Thirty years ago homosexuality was considered a mental illness. Presumably professional skill would have suggested the ‘use of many core models (systemic, trauma-informed, developmental) in formulating the factors resulting in the clients’ presentation’, instead of professionals needing to integrate an affirmative stance into their practice?

Psychology and Psychiatry do not exist in a vacuum, and what is considered abnormal is partly a political decision. Regardless of a practitioner’s personal views, they must work in consensus with the populations they treat while respecting the culturally acceptable life choices of their clients. This ethos is unquestioned in relation to a variety of religious and philosophical perspectives.
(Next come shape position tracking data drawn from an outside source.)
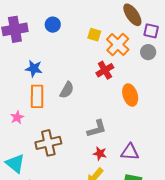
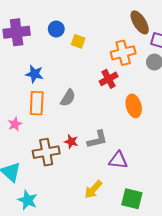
yellow square: (94, 35) -> (78, 41), moved
orange cross: (118, 45) -> (123, 53), turned 30
purple triangle: (130, 152) -> (118, 160), moved
red star: (100, 153) -> (71, 142), moved

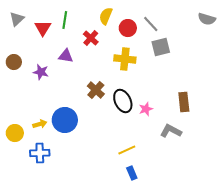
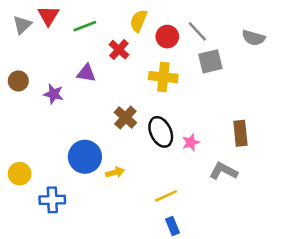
gray semicircle: (207, 19) -> (254, 38), moved
green line: (65, 20) -> (85, 26), turned 60
red triangle: (43, 28) -> (48, 16), moved
yellow arrow: (40, 124) -> (115, 172), moved

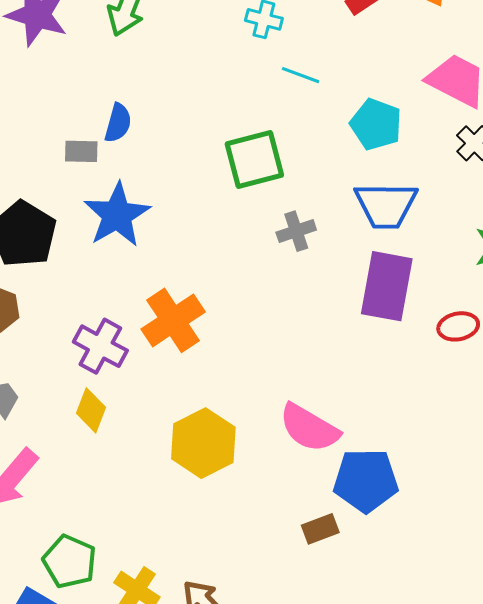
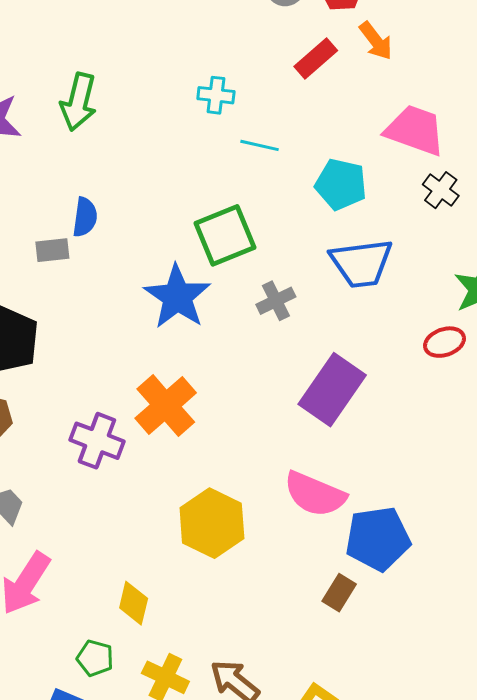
blue star: (117, 215) -> (177, 297), moved
purple rectangle: (387, 286) -> (332, 390), moved, turned 32
red ellipse: (458, 326) -> (444, 342), moved
yellow diamond: (91, 410) -> (134, 603), moved
brown rectangle: (320, 529) -> (339, 593), turned -30
green pentagon: (70, 561) -> (95, 658), size x0.7

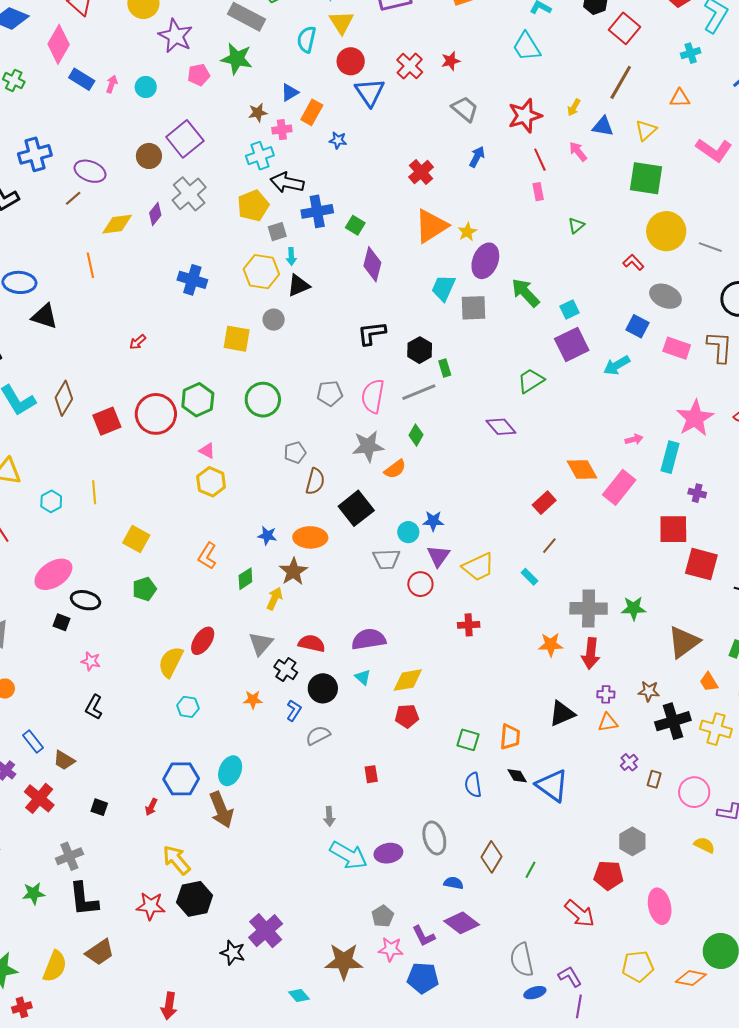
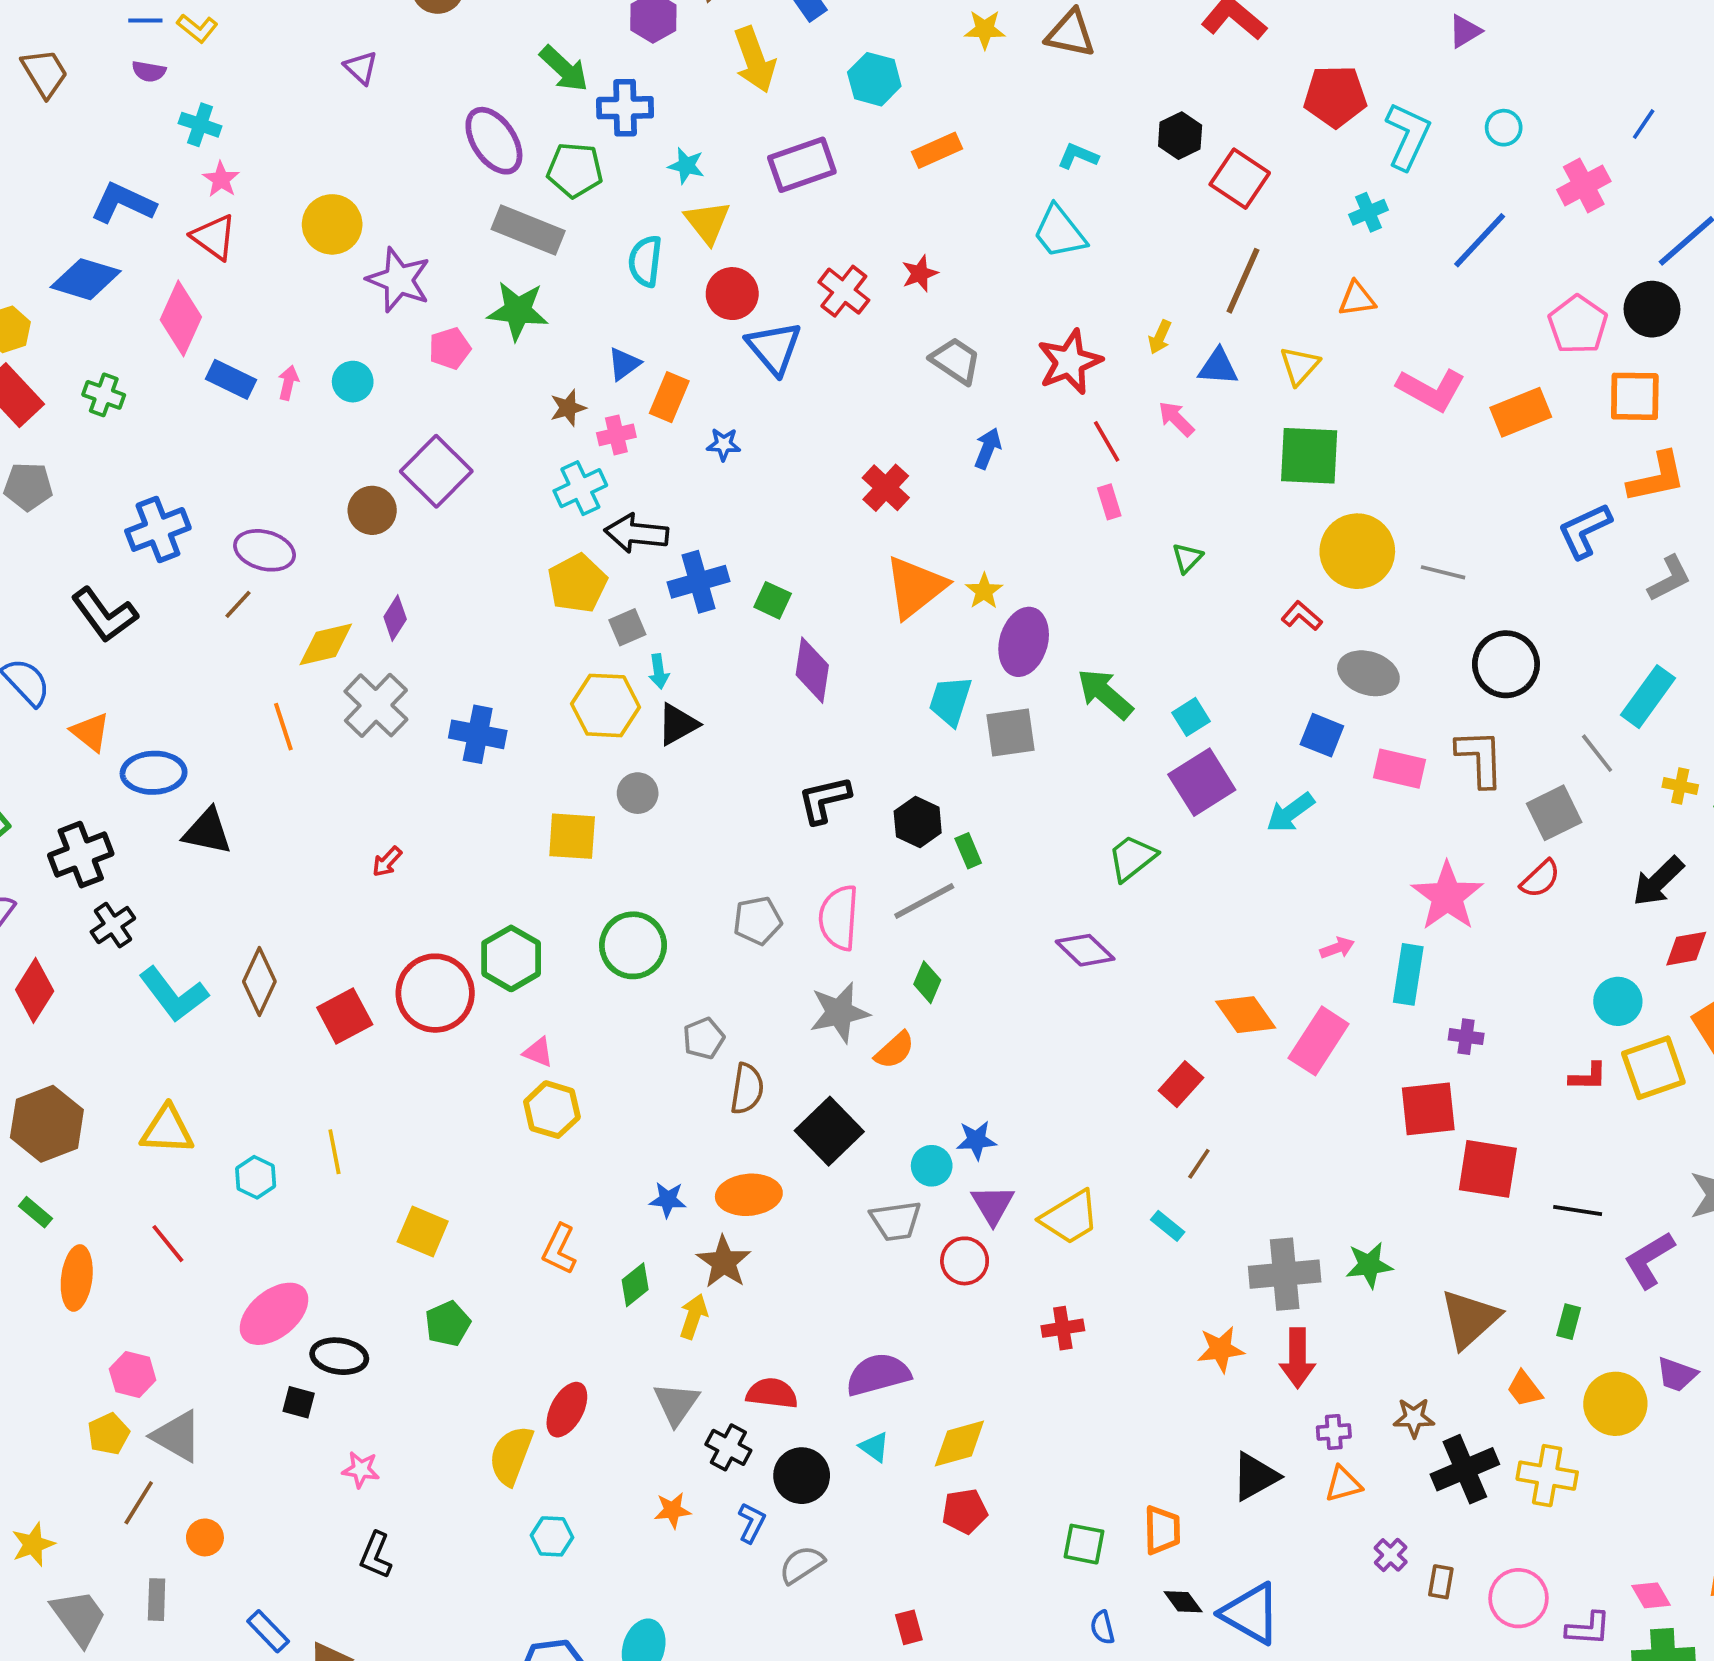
gray cross: (189, 194) -> (376, 705), moved
blue semicircle: (473, 785) -> (1102, 1627), size x0.7

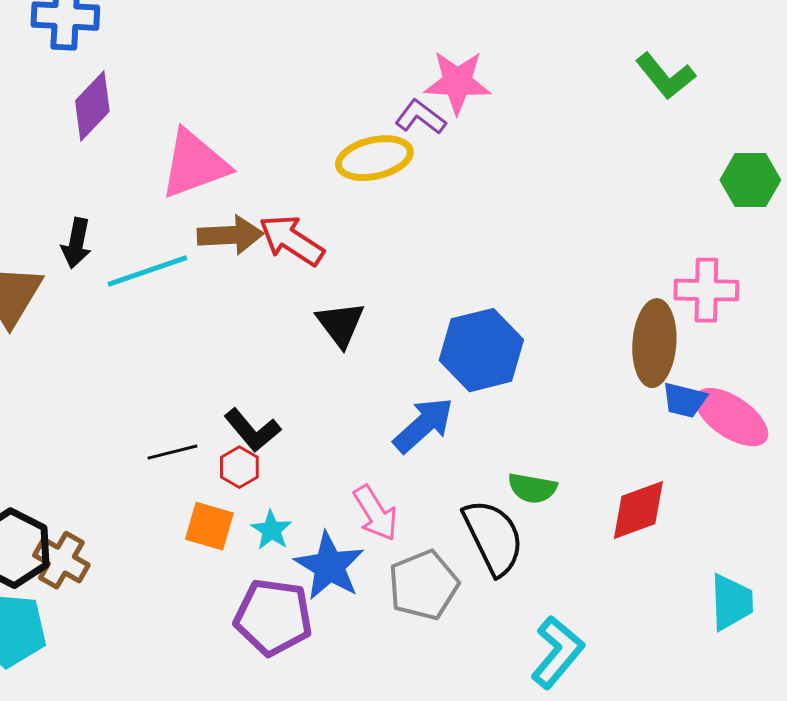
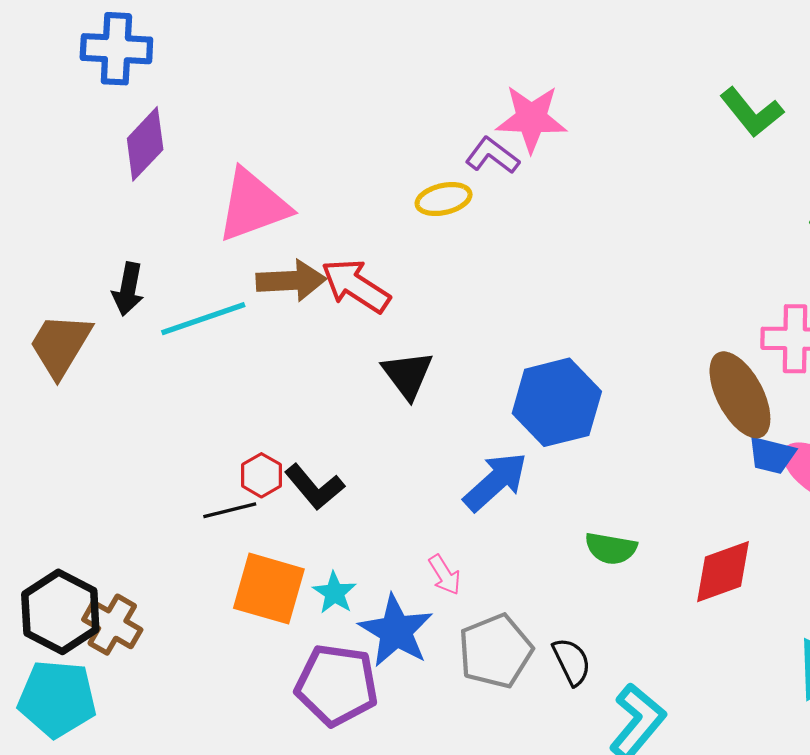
yellow ellipse: (374, 158) -> (444, 199), size x0.7
brown ellipse: (654, 343) -> (740, 395), turned -32
red hexagon: (239, 467) -> (261, 475), moved
pink arrow: (375, 513) -> (445, 575), size x0.7
orange square: (209, 526) -> (269, 589), size x1.4
black semicircle: (493, 537) -> (572, 662), moved, size x0.6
It is well known that individuals from minorities – such as ethnic minorities – are disadvantaged in terms of mental health treatment (e.g. Royal College of Psychiatrists ‘Racism and mental health’, 2018). Perhaps this is in part because some clinicians feel that ‘professional skill’ can trump guidelines developed by experts in a field after a robust consultation process.

LGBTQ rights, and the rights of every other minority, is a political question. Psychological expertise cannot definitively answer political debates with a moral component – such as the acceptability of homosexuality or transgender identity. Individuals may wish to campaign for changes in political and societal attitudes, but this should be distinct from their clinical work. There are other settings to discuss politics, before discussing changes to interventions.

Psychologists may or may not share their patients’ beliefs, and psychologists may or may not live their lives in the same way as their patients, but psychologists should respect their patients’ choices unless there is good reason. Any ‘good reason’ must be decided by consensus and in consultation with minorities in order to avoid potential bias and prejudice – whether intentional or unintentional.